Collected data

■ ■ ■ ■

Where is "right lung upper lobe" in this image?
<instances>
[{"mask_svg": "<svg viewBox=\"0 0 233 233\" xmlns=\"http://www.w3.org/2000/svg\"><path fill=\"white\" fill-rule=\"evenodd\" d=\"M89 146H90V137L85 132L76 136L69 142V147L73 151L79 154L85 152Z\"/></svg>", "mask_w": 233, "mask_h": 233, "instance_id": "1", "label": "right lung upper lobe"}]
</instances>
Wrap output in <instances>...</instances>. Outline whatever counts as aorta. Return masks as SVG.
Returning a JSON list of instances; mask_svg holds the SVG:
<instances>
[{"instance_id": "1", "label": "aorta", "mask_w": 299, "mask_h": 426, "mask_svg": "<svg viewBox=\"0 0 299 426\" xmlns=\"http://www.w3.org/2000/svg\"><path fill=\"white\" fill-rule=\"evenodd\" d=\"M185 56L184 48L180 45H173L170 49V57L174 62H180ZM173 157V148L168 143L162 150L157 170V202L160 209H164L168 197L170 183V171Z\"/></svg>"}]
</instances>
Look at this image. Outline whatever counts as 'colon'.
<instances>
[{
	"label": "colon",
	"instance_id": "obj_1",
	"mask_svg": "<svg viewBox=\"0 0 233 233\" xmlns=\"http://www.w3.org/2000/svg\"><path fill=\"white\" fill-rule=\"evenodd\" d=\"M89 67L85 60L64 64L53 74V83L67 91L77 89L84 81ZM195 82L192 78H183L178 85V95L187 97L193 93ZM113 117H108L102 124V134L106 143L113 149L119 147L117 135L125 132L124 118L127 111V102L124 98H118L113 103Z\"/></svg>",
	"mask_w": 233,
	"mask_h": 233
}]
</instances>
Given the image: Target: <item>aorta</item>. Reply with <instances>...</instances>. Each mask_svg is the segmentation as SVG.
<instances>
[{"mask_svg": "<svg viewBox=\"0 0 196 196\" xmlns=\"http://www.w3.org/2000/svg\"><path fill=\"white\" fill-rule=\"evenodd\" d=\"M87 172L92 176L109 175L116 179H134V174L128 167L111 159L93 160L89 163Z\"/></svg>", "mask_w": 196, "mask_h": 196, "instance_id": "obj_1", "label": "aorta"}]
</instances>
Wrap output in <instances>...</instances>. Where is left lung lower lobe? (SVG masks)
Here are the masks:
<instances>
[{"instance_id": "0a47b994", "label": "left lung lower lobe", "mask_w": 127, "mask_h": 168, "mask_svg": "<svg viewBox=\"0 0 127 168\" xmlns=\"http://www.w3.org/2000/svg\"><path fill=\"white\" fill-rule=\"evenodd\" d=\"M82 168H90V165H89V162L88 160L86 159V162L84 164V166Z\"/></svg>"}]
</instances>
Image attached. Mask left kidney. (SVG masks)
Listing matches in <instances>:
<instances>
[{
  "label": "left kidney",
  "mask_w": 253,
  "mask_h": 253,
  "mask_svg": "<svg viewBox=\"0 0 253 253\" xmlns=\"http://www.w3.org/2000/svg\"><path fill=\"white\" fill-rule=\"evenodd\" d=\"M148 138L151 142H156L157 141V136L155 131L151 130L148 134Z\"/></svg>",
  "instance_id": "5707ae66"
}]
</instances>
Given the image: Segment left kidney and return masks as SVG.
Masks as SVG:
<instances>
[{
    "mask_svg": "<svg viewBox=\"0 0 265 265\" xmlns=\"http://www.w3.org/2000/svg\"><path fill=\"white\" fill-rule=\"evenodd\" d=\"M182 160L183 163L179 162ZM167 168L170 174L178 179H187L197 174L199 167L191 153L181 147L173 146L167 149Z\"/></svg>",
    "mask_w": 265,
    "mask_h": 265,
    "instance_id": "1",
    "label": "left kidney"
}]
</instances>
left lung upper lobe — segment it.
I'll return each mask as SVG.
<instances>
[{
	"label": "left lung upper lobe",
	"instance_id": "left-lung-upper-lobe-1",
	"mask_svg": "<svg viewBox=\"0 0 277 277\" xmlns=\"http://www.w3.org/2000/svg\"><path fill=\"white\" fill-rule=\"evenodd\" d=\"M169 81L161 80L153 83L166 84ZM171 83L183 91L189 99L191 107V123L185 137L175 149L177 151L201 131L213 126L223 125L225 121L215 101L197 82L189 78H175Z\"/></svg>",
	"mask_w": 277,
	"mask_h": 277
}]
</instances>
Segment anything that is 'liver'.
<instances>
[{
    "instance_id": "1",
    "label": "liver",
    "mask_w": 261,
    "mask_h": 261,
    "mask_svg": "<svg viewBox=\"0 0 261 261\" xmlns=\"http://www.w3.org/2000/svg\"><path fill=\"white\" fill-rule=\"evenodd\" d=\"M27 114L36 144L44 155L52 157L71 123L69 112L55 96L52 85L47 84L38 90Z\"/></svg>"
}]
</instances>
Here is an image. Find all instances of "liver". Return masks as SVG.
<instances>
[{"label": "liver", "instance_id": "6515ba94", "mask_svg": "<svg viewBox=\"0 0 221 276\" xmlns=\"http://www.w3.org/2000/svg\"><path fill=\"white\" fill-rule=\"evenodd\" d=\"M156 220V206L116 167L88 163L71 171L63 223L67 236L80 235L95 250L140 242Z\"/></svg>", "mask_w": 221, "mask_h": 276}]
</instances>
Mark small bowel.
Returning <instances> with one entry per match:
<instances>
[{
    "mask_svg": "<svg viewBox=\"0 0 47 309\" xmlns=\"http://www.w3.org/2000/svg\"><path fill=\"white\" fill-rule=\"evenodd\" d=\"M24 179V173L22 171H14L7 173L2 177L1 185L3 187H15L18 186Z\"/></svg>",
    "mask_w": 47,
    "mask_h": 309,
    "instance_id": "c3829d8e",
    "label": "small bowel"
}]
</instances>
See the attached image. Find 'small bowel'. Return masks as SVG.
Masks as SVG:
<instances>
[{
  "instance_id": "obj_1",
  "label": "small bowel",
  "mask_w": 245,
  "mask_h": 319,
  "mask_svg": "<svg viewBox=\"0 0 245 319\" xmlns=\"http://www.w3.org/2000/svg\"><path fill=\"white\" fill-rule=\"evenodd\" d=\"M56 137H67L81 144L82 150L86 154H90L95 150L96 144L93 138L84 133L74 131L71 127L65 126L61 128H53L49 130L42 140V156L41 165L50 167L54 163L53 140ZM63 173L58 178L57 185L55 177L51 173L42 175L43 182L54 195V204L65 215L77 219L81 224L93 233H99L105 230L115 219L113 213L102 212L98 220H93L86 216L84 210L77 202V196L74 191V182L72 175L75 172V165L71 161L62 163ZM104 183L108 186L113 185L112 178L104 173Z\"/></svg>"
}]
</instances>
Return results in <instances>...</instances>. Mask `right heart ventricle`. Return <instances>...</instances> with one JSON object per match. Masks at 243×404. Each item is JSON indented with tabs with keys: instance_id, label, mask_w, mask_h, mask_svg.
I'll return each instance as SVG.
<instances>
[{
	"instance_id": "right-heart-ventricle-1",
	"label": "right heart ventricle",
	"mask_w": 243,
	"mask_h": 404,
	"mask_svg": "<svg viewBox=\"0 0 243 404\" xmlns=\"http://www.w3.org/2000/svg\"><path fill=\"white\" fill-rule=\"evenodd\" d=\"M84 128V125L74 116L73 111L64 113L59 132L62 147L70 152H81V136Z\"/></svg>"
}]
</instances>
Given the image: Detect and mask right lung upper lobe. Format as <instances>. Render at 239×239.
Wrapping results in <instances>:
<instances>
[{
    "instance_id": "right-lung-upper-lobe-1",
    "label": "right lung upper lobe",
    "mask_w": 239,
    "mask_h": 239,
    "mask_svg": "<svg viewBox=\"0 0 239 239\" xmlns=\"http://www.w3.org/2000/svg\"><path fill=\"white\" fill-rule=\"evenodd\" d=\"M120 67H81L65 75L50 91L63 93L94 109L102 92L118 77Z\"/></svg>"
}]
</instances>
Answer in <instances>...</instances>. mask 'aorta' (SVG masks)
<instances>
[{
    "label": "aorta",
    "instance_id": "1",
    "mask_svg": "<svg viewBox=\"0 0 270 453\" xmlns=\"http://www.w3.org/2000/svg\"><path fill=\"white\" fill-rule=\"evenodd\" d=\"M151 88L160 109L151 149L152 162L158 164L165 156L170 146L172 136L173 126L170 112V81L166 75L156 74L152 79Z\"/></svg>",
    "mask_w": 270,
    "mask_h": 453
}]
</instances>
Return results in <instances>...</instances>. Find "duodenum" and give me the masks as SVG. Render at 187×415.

■ ■ ■ ■

_Exercise goal:_
Repeat exactly the lines from the one containing "Answer in <instances>...</instances>." through the last line of the records above, both included, and nothing else.

_Solution to the problem:_
Answer in <instances>...</instances>. mask 'aorta' (SVG masks)
<instances>
[{
    "label": "aorta",
    "instance_id": "1",
    "mask_svg": "<svg viewBox=\"0 0 270 453\" xmlns=\"http://www.w3.org/2000/svg\"><path fill=\"white\" fill-rule=\"evenodd\" d=\"M151 88L160 109L151 149L152 162L158 164L165 156L170 146L172 136L173 126L170 112V81L166 75L156 74L152 79Z\"/></svg>",
    "mask_w": 270,
    "mask_h": 453
}]
</instances>
Return results in <instances>...</instances>. Find "duodenum" and give me the masks as SVG. Render at 187×415.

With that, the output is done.